Start of Block

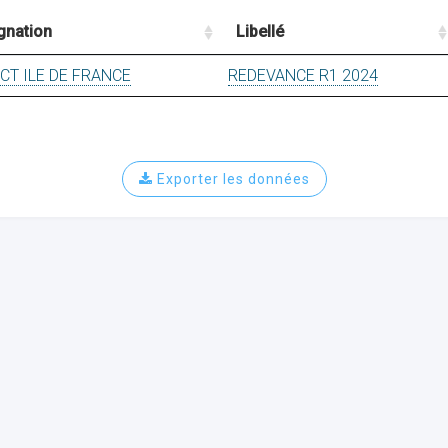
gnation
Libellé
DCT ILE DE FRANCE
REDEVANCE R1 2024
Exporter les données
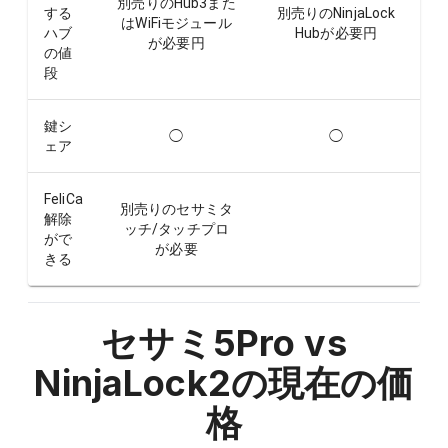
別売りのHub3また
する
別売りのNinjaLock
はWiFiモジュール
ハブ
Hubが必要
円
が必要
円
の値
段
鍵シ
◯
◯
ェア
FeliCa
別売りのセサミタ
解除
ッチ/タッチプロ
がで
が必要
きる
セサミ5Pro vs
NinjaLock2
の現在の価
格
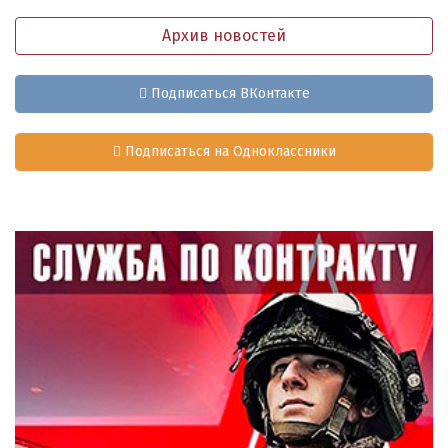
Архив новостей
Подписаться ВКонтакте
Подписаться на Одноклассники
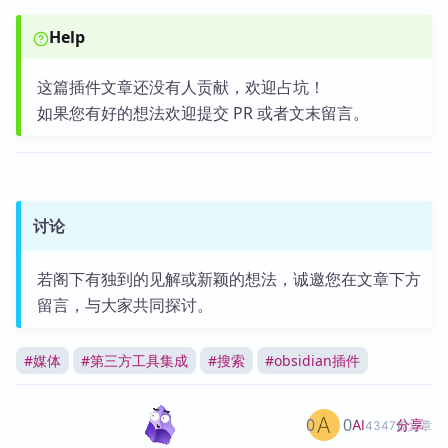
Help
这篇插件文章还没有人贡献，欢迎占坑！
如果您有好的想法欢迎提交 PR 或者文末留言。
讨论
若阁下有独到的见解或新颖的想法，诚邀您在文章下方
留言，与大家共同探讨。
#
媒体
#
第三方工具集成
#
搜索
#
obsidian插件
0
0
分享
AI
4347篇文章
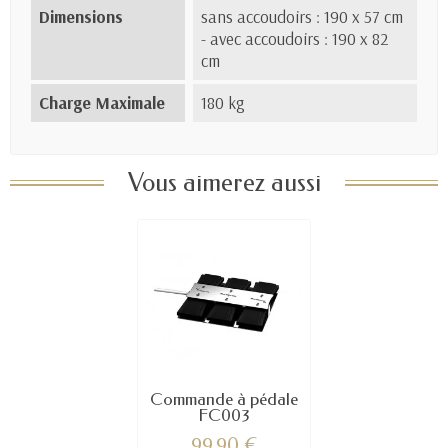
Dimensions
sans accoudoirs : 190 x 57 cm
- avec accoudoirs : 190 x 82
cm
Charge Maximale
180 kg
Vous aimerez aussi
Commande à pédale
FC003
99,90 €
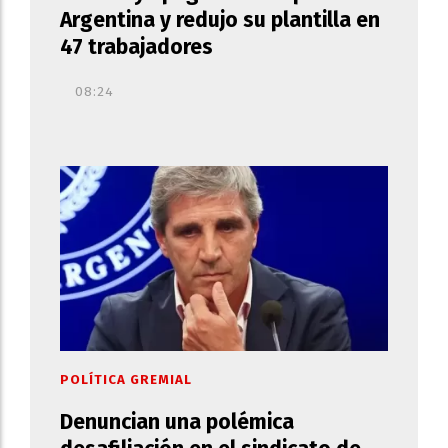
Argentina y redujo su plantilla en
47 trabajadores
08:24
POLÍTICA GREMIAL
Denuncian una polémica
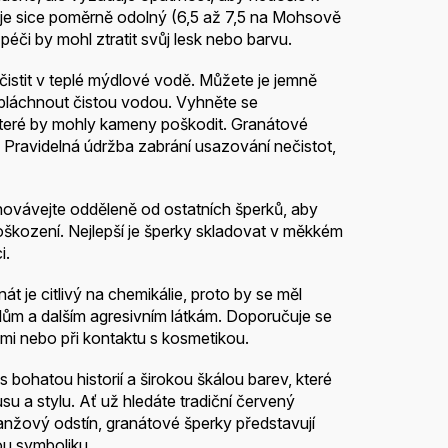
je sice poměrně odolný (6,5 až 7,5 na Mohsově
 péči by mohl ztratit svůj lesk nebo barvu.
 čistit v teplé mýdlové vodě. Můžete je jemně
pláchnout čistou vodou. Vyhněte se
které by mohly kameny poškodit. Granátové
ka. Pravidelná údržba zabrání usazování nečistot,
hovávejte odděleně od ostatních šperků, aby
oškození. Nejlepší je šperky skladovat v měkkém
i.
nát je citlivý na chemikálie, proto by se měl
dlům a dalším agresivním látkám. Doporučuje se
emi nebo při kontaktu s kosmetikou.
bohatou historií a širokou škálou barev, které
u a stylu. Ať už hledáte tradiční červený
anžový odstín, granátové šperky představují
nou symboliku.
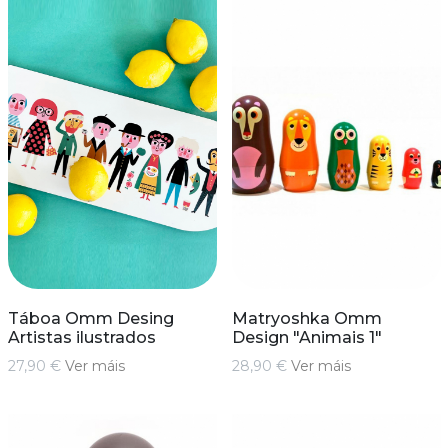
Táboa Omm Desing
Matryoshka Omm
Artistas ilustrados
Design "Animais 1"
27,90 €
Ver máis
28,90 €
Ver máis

End of Block

▶ [Task goal]:
Throughout the data, tally the lines that hold the string "které" and report the tally alone.

▶ [Your response]:
2